Coppia gay compra tre bambini con l’utero in affitto. È contro la legge? Fa niente

L’Alta Corte di Londra ha condannato «il mercato della surrogata online» sottolinenando che «non esiste un prezzo congruo» per i bambini. Poi ha dato i bambini alla coppia

  •  
  •  
  •  
  •  
  •  
  •  

utero-affitto-maternita-surrogata-shutterstock_214083580

È una sentenza strana quella dell’Alta Corte di Londra, che ha affidato a una coppia gay tre bambini comprati illegalmente attraverso la pratica dell’utero in affitto. I due uomini, legati in unione civile in Inghilterra, hanno trovato su un forum di maternità surrogata su Facebook in soli sei mesi tre donne disposte a partorire tre bambini.

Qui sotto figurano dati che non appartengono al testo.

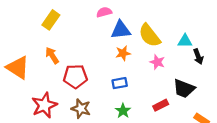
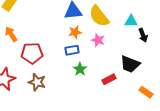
pink star: (157, 62) -> (98, 40), moved
blue rectangle: (120, 83) -> (72, 50), moved
green star: (123, 111) -> (80, 69), moved

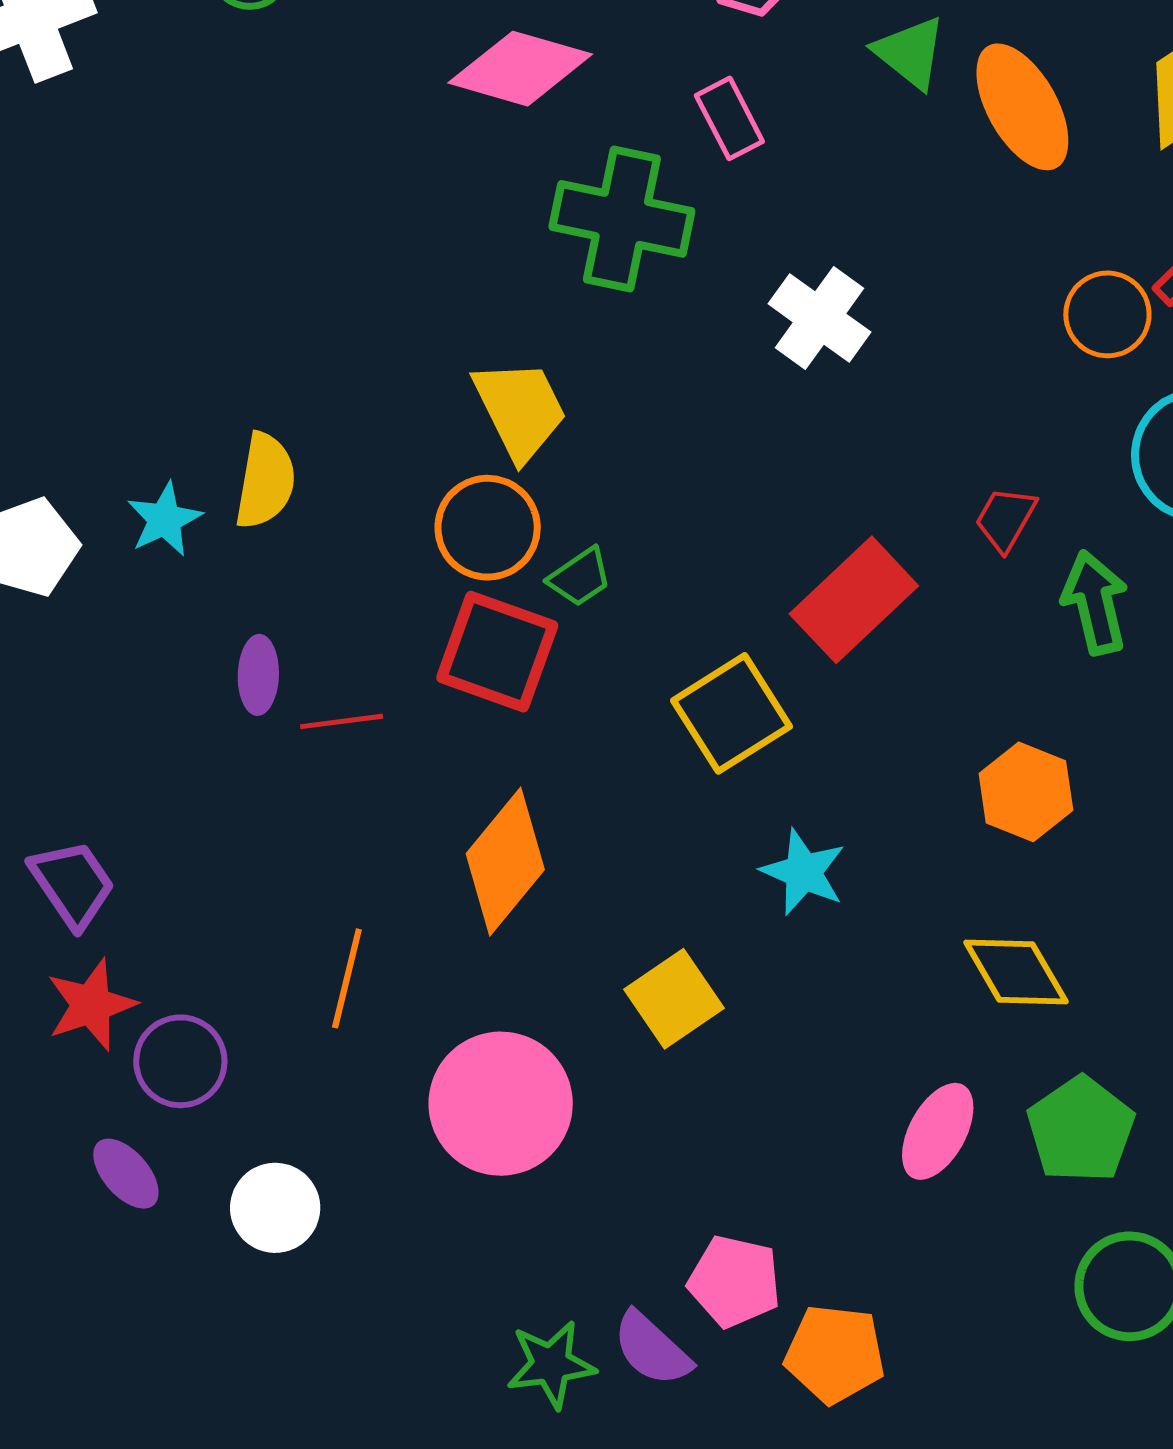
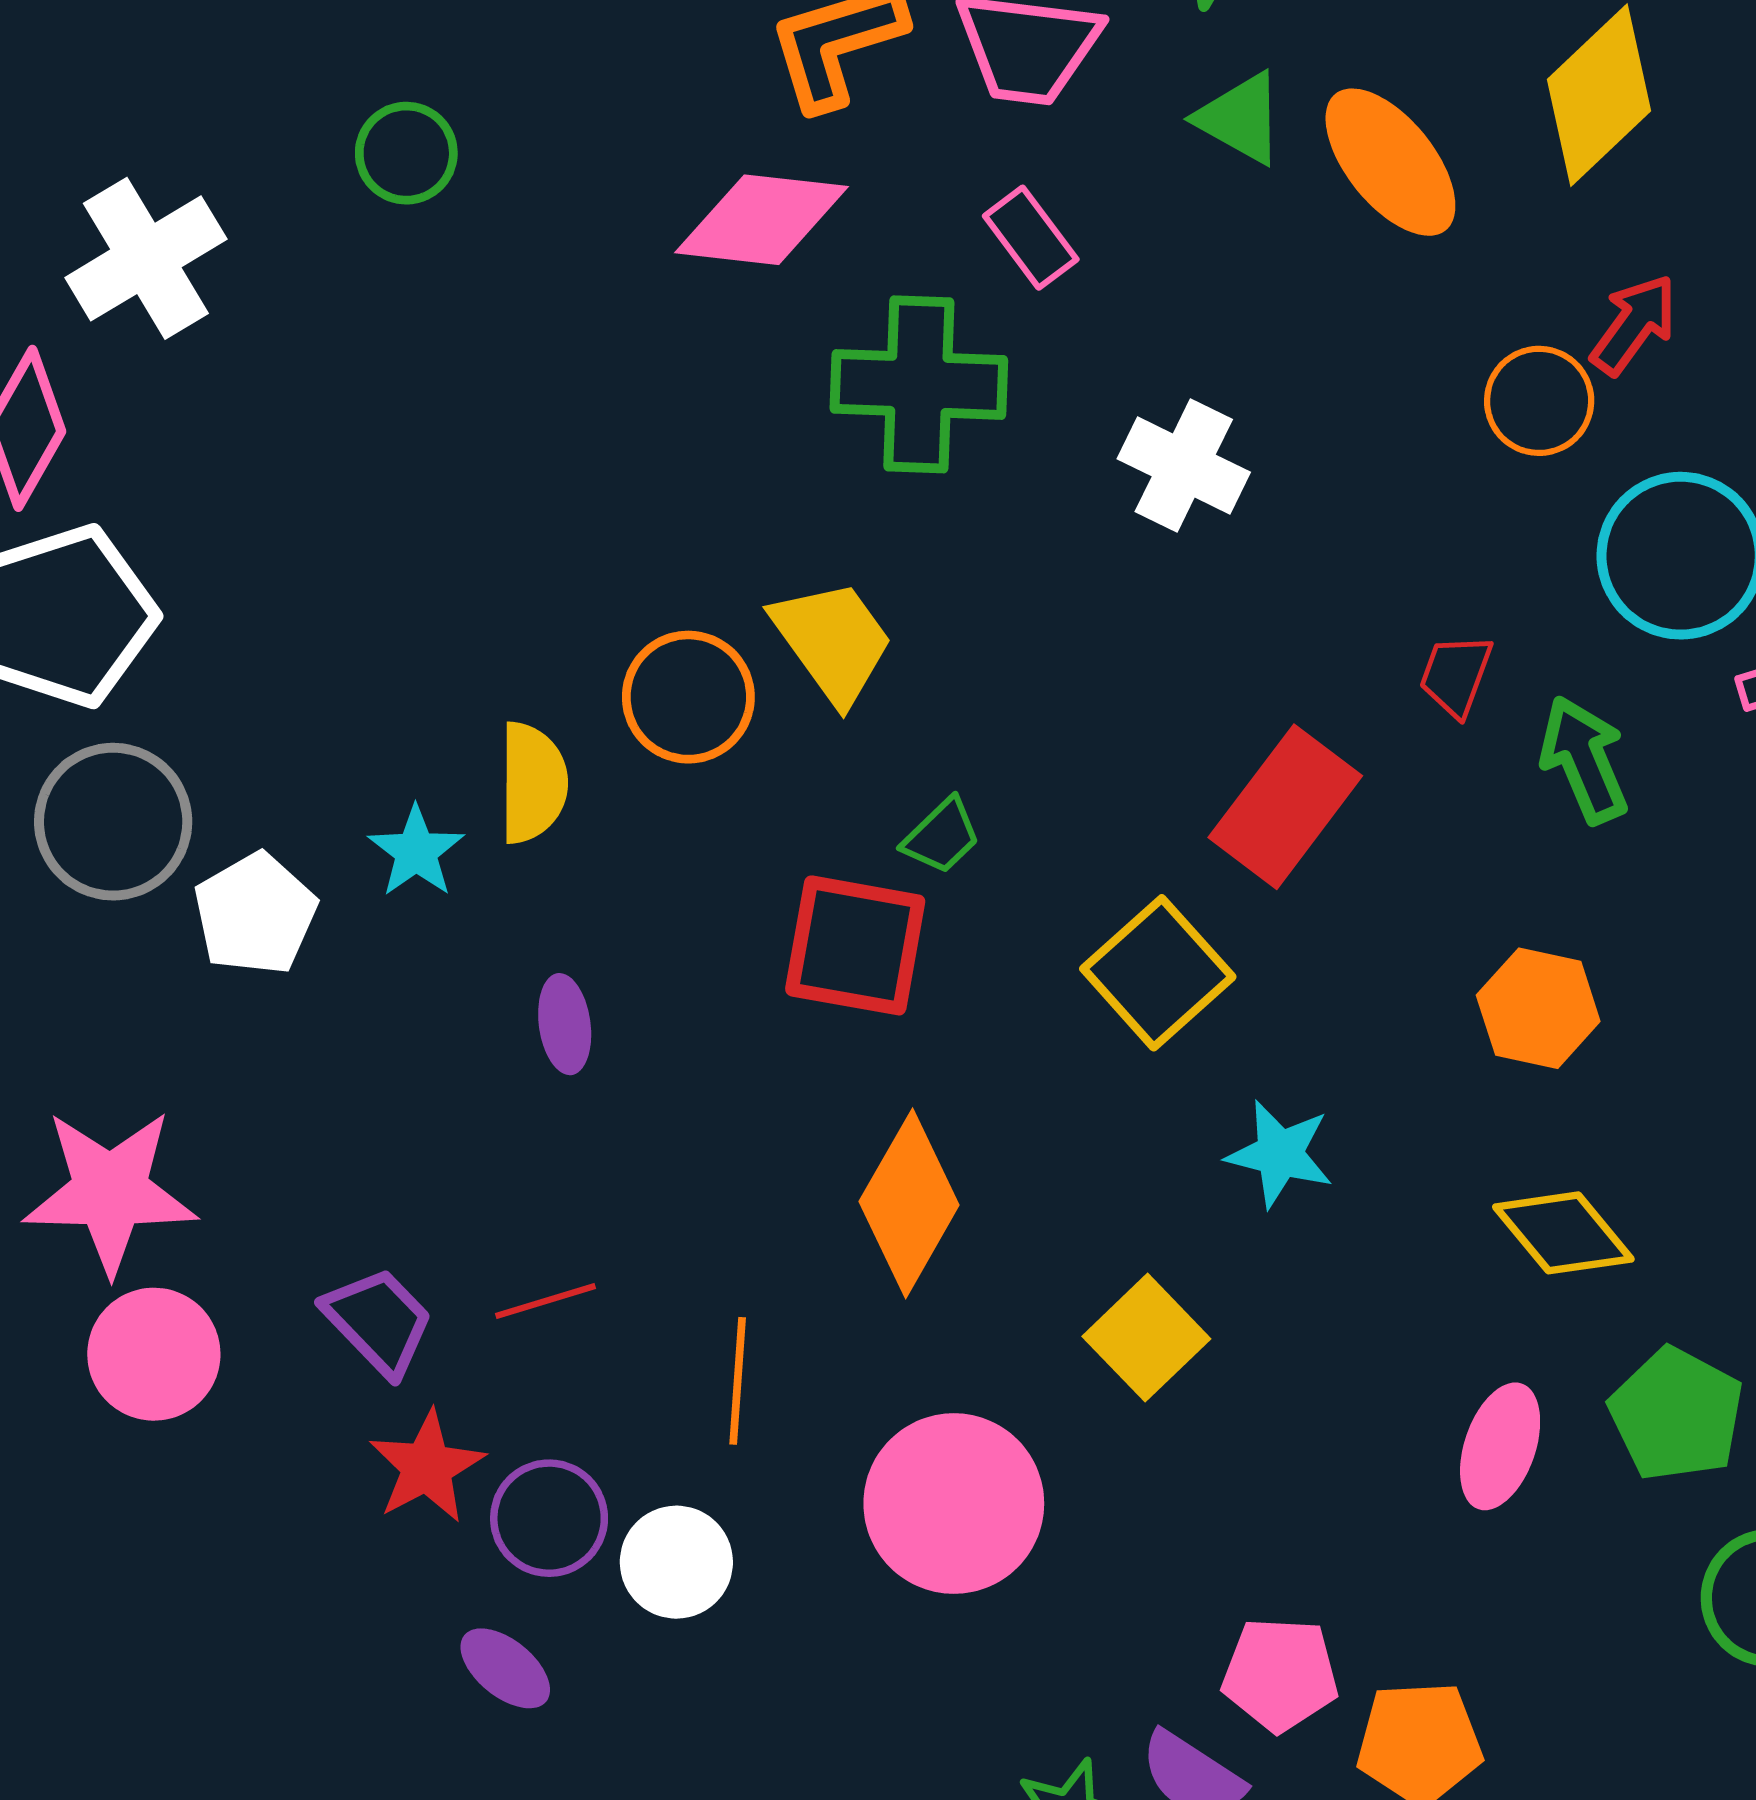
orange circle: (488, 528) -> (688, 697), moved
red line: (342, 721) -> (546, 1301), moved
white circle: (275, 1208) -> (676, 1562), moved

40 MILA STERLINE. Così la coppia, in poco più di un anno, si è ritrovata con tre figli e quando i due uomini si sono presentati dal giudice per dichiarare, come previsto dalla legge, di essere i genitori dei bambini hanno mentito sulla somma pagata alle donne. Questo punto è fondamentale, visto che nel Regno Unito l’utero in affitto è legale solo se la donna che partorisce il bambino non viene pagata. La somma che può esserle corrisposta, dunque, deve coprire esclusivamente le spese necessarie alla gravidanza. Solo nel tempo i giudici hanno scoperto che la coppia ha pagato 40 mila sterline.

L’INTERMEDIARIA. La coppia si è incontrata con le tre madri a casa della responsabile del forum di maternità surrogata e in diversi pub. Il timore dei giudici è che la donna abbia messo in contatto i due uomini con le madri surrogate, altra cosa vietata dalla legge, che autorizza solo tre agenzie no profit a svolgere questo lavoro (Brilliant Beginnings, Surrogacy UK and COTS). Il tribunale sospettava anche che l’intermediaria fosse stata pagata, ma non ha trovato le prove, riporta il Telegraph.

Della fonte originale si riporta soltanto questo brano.